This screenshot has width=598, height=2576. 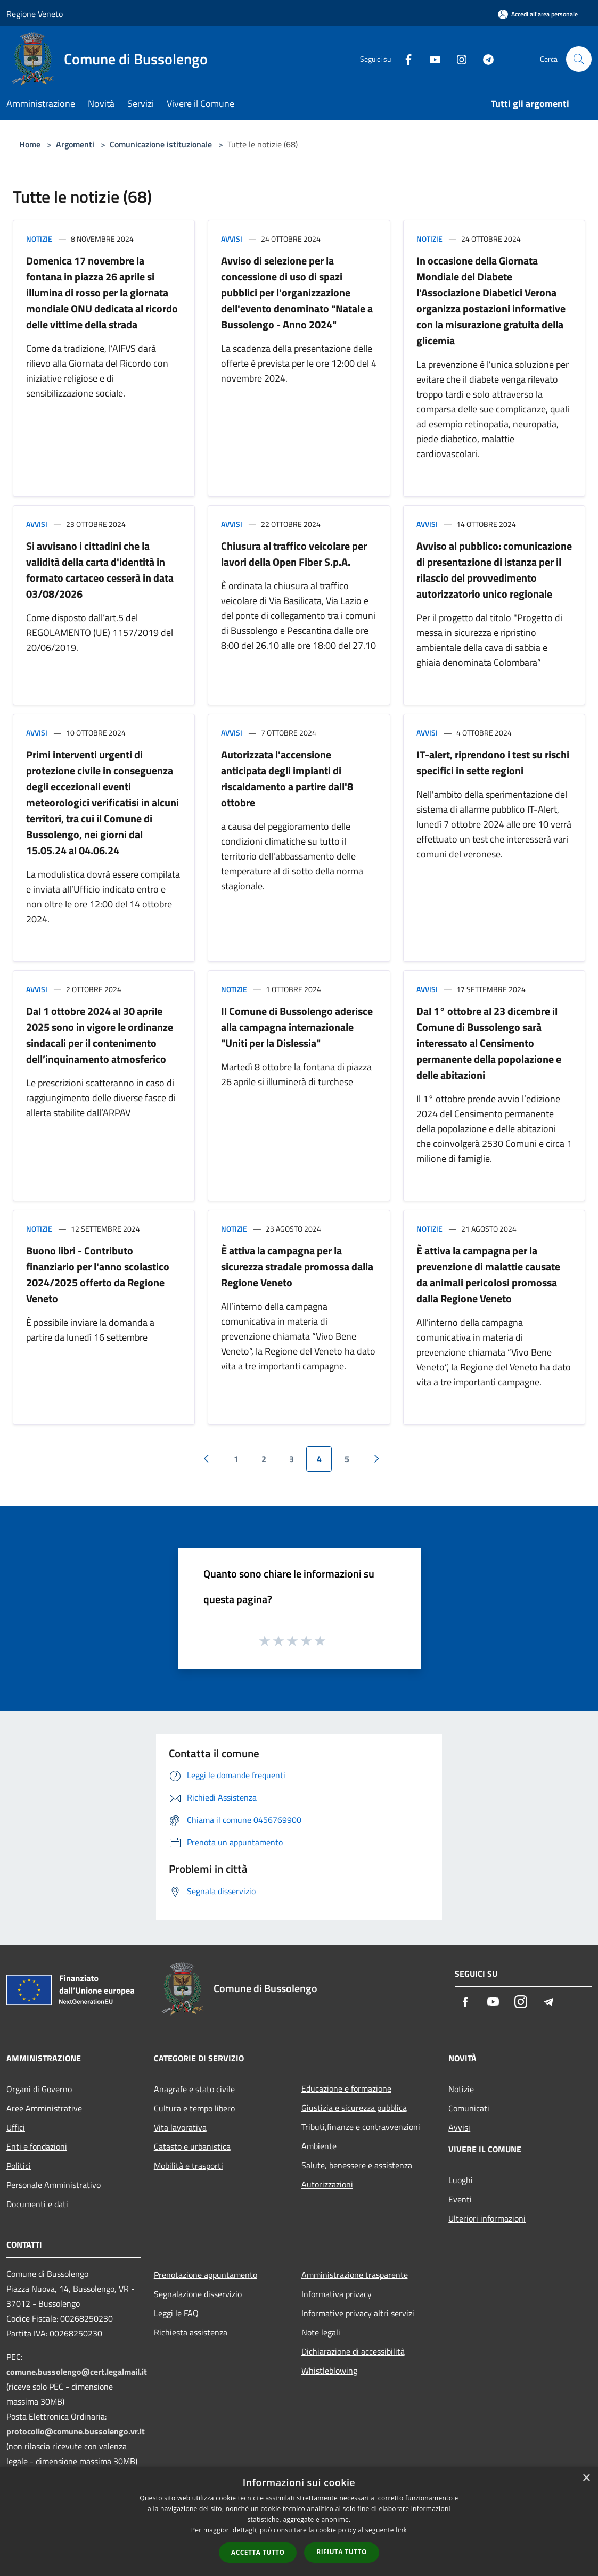 I want to click on Si avvisano i cittadini che la validità della carta d'identità in formato cartaceo cesserà in data 03/08/2026, so click(x=100, y=570).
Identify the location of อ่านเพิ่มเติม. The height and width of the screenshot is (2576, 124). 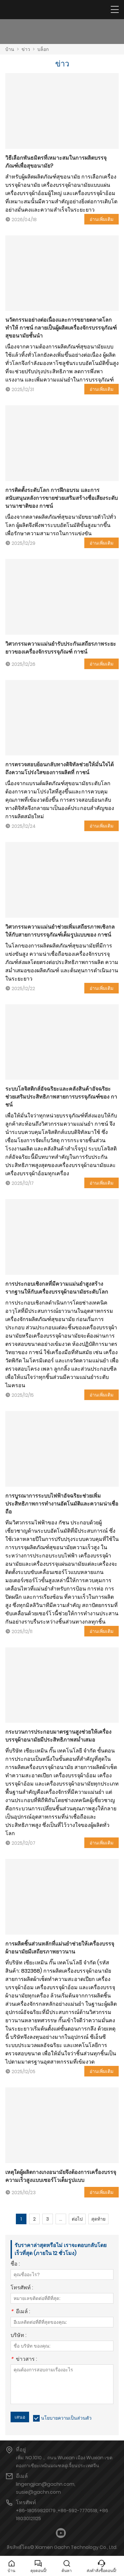
(101, 219).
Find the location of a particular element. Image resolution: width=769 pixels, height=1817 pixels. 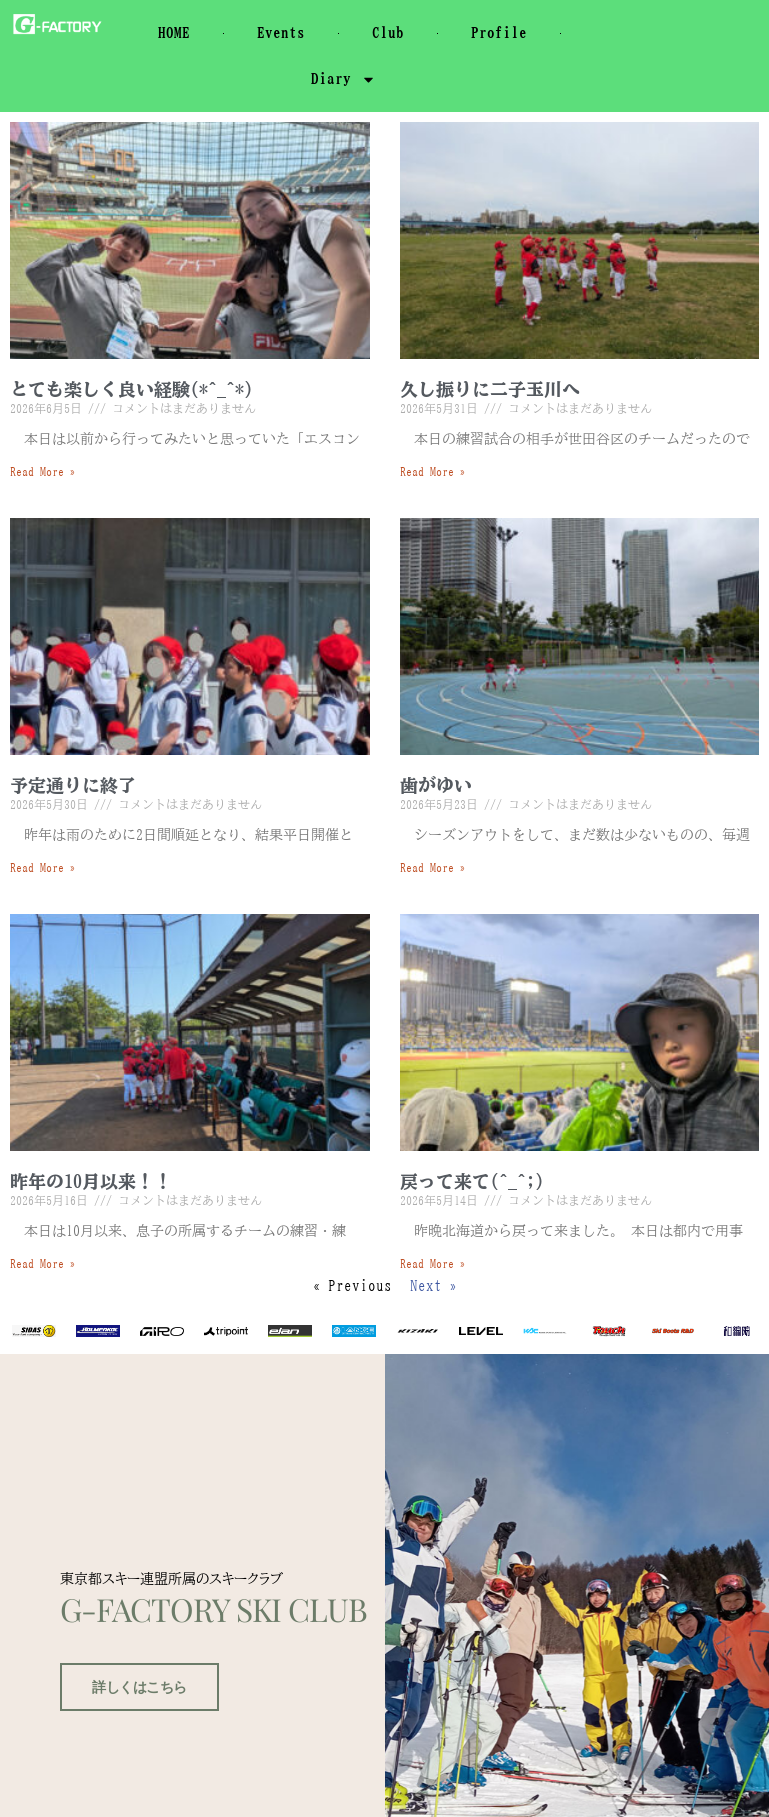

Read More » [Read more about 歯がゆい] is located at coordinates (433, 867).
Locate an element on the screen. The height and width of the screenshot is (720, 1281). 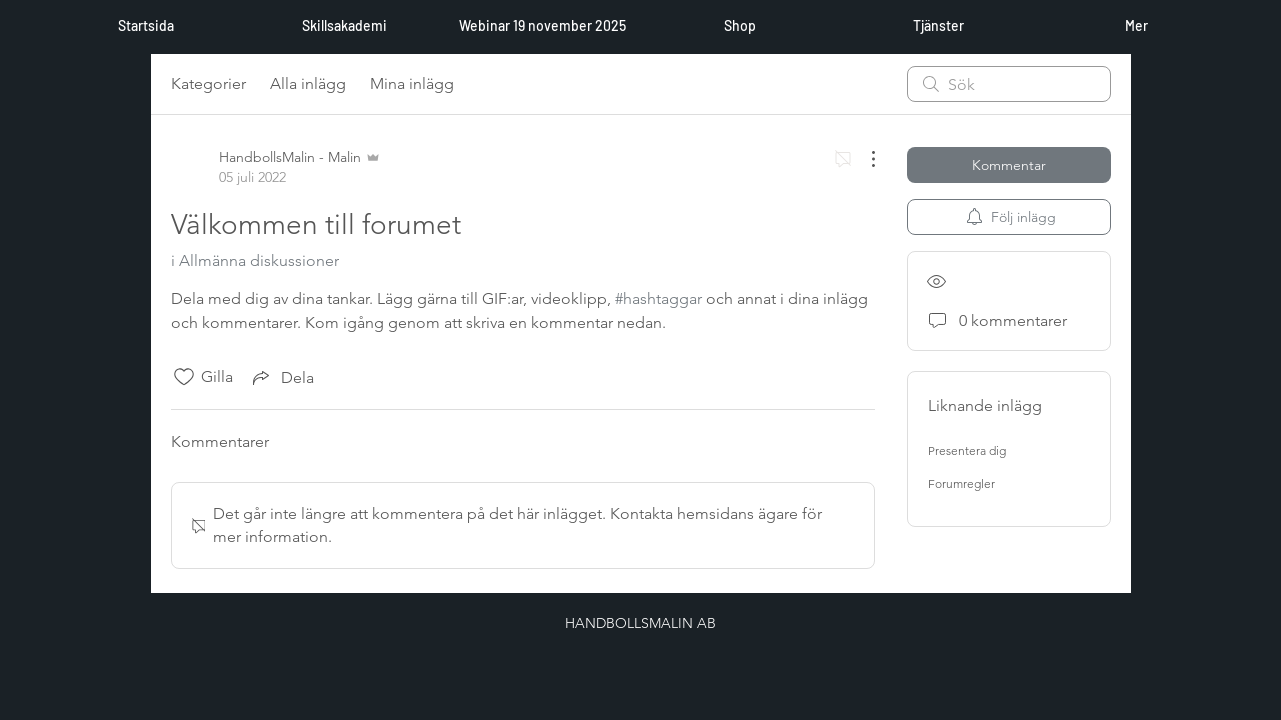
[Share via link] is located at coordinates (281, 377).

> _Exercise brief_
Only the lines from the one containing "Locate an element" through the last line of the material should be returned, exactly and without pictures.

> _Exercise response_
Locate an element on the screen. The height and width of the screenshot is (720, 1281). 
[Share via link] is located at coordinates (281, 377).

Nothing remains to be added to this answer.